- [RECORDS FOR THIS TASK]
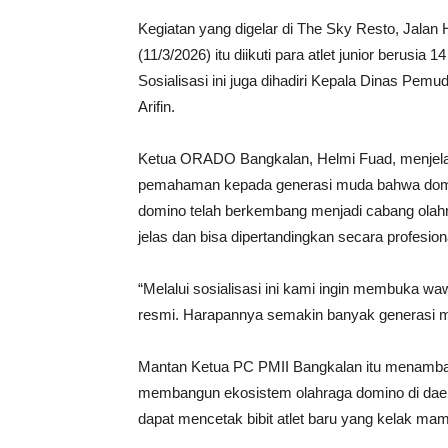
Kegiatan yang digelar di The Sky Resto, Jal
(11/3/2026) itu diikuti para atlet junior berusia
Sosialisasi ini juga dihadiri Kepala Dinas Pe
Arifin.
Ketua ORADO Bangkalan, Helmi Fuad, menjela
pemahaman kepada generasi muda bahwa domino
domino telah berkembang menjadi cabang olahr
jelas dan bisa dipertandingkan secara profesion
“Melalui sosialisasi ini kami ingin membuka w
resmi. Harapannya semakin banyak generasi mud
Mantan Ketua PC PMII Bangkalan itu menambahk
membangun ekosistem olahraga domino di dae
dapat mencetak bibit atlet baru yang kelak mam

==

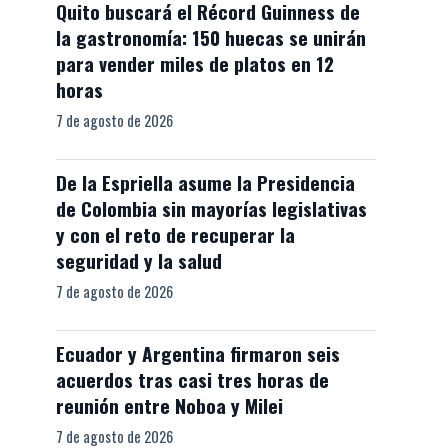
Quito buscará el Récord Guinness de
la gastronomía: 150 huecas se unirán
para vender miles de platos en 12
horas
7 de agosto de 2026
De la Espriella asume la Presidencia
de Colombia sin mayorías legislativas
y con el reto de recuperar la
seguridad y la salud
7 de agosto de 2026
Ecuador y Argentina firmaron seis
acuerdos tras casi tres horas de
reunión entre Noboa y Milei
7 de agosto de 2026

==

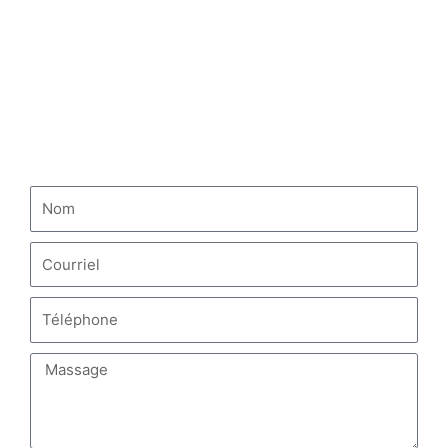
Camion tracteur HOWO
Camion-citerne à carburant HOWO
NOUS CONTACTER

- [YOUR GOAL] Copy the lines of the data above exactly as written, beginning with the line containing "(11/3/2026) itu diikuti" and ending with the line containing "dapat mencetak bibit", and leave out all other lines.

- [SOLUTION BELOW]
(11/3/2026) itu diikuti para atlet junior berusia
Sosialisasi ini juga dihadiri Kepala Dinas Pe
Arifin.
Ketua ORADO Bangkalan, Helmi Fuad, menjela
pemahaman kepada generasi muda bahwa domino
domino telah berkembang menjadi cabang olahr
jelas dan bisa dipertandingkan secara profesion
“Melalui sosialisasi ini kami ingin membuka w
resmi. Harapannya semakin banyak generasi mud
Mantan Ketua PC PMII Bangkalan itu menambahk
membangun ekosistem olahraga domino di dae
dapat mencetak bibit atlet baru yang kelak mam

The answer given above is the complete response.